Merge pull request #1042 from akohlmey/kokkos-vs-gpu-direct

Kokkos vs gpu direct
2018-08-09 09:25:24 -06:00
parent 08636889ca 9521814441
commit 9dde50a4f2
6 changed files with 183 additions and 24 deletions
--- a/doc/src/Speed_kokkos.txt
+++ b/doc/src/Speed_kokkos.txt
@ -96,6 +96,16 @@ software version 7.5 or later must be installed on your system. See
 the discussion for the "GPU package"_Speed_gpu.html for details of how
 to check and do this.

+NOTE: Kokkos with CUDA currently implicitly assumes, that the MPI
+library is CUDA-aware and has support for GPU-direct. This is not always
+the case, especially when using pre-compiled MPI libraries provided by
+a Linux distribution. This is not a problem when using only a single
+GPU and a single MPI rank on a desktop. When running with multiple
+MPI ranks, you may see segmentation faults without GPU-direct support.
+These can be avoided by adding the flags '-pk kokkos gpu/direct off'
+to the LAMMPS command line or by using the command
+"package kokkos gpu/direct off"_package.html in the input file.
+
 Use a C++11 compatible compiler and set KOKKOS_ARCH variable in
 /src/MAKE/OPTIONS/Makefile.kokkos_cuda_mpi for both GPU and CPU as
 described above.  Then do the following:
@ -262,9 +272,11 @@ the # of physical GPUs on the node.  You can assign multiple MPI tasks
 to the same GPU with the KOKKOS package, but this is usually only
 faster if significant portions of the input script have not been
 ported to use Kokkos. Using CUDA MPS is recommended in this
-scenario. As above for multi-core CPUs (and no GPU), if N is the
-number of physical cores/node, then the number of MPI tasks/node
-should not exceed N.
+scenario. Using a CUDA-aware MPI library with support for GPU-direct
+is highly recommended. GPU-direct use can be avoided by using "-pk kokkos gpu/direct no".
+As above for multi-core CPUs (and no GPU), if N is the number of
+physical cores/node, then the number of MPI tasks/node should not
+exceed N.

 -k on g Ng :pre

--- a/doc/src/package.txt
+++ b/doc/src/package.txt
@ -84,6 +84,9 @@ args = arguments specific to the style :l
        no = perform communication pack/unpack in non-KOKKOS mode
        host = perform pack/unpack on host (e.g. with OpenMP threading)
        device = perform pack/unpack on device (e.g. on GPU)
+      {gpu/direct} = {off} or {on}
+        off = do not use GPU-direct
+        on = use GPU-direct (default)
  {omp} args = Nthreads keyword value ...
    Nthread = # of OpenMP threads to associate with each MPI process
    zero or more keyword/value pairs may be appended
@ -480,15 +483,15 @@ The value options for all 3 keywords are {no} or {host} or {device}.
 A value of {no} means to use the standard non-KOKKOS method of
 packing/unpacking data for the communication.  A value of {host} means
 to use the host, typically a multi-core CPU, and perform the
-packing/unpacking in parallel with threads.  A value of {device} means
-to use the device, typically a GPU, to perform the packing/unpacking
-operation.
+packing/unpacking in parallel with threads.  A value of {device}
+means to use the device, typically a GPU, to perform the
+packing/unpacking operation.

 The optimal choice for these keywords depends on the input script and
 the hardware used.  The {no} value is useful for verifying that the
-Kokkos-based {host} and {device} values are working correctly.  It may
-also be the fastest choice when using Kokkos styles in MPI-only mode
-(i.e. with a thread count of 1).
+Kokkos-based {host} and {device} values are working correctly. 
+It may also be the fastest choice when using Kokkos styles in
+MPI-only mode (i.e. with a thread count of 1).
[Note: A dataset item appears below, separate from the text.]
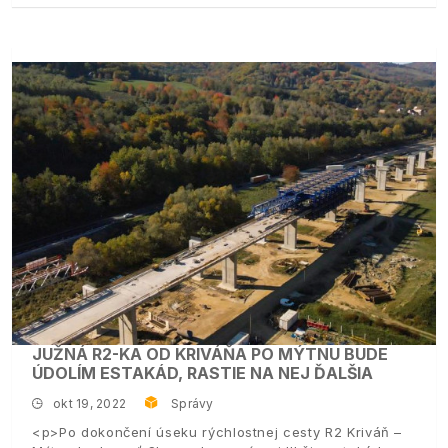
JUŽNÁ R2-KA OD KRIVÁŇA PO MÝTNU BUDE
ÚDOLÍM ESTAKÁD, RASTIE NA NEJ ĎALŠIA
okt 19, 2022
Správy
<p>Po dokončení úseku rýchlostnej cesty R2 Kriváň –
 When running on CPUs or Xeon Phi, the {host} and {device} values work
 identically.  When using GPUs, the {device} value will typically be
@ -504,6 +507,18 @@ typically faster to let the host handle communication, by using the
 {host} value.  Using {host} instead of {no} will enable use of
 multiple threads to pack/unpack communicated data.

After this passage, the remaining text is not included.